On Tuesday, a senior Pentagon official warned that Middle Eastern countries that test waters of deeper security cooperation with China or Russia put at risk their partnerships with the United States.
“It’s... clear that certain countries and partners would want to hedge and test what more they might be able to get from the United States by testing the waters of deeper cooperation with the Chinese or the Russians, particularly in the security and military space,” Deputy Assistant Secretary of Defense Dana Stroul said during a webinar at the Middle East Institute.
Stroul claimed that the potential benefits of cooperation with Russia and China pale compared to what the United States can offer in terms of security cooperation.
“To me, the choice is clear between what you can get from China or Russia and what you can get from the United States,” she said. Stroul accused Russia of nurturing intentions to challenge the United States in the Middle East and stress its strategic regional partnerships.
Meanwhile, US Defense Secretary Lloyd Austin has said he wouldn't lose any sleep over criticism of U.S. military forces from America's adversaries, like China and Russia. "I will not lose one minute of sleep about what the Chinese leadership is saying, or what (Russian President) Vladimir Putin is saying. What I will focus on, and what I am focused on, is the defense of this nation and making sure that we have what's needed to be successful," he said.

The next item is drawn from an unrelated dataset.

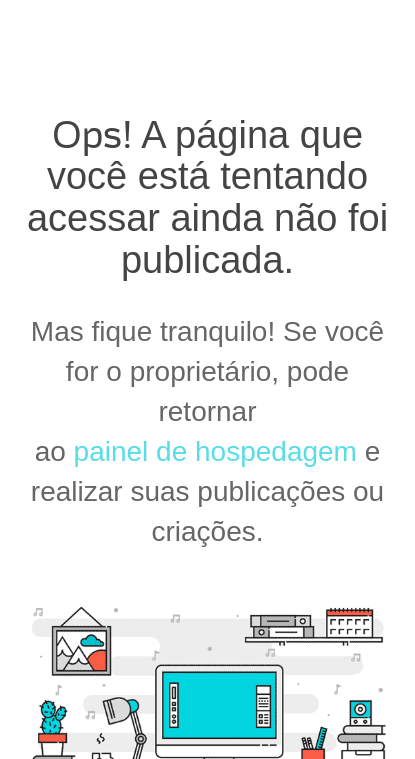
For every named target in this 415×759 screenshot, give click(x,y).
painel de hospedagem (215, 451)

Austin made the remarks in a Memorial Day interview aired on Monday. He also said that the U.S. military would never be "soft," dismissing statements by some conservative politicians and media figures that the U.S. military is weakening.
The Pentagon has asked for a $715 billion budget, saying it is geared to counter China in the Indo-Pacific region by shedding older weapons systems and investing in new technologies.
The budget plan would also provide $5.1 billion for the Pacific Deterrence Initiative, which Congress created to counter China, focusing on competition in the Indo-Pacific. It aims to boost U.S. readiness in the region through funding radars, satellites, and missile systems.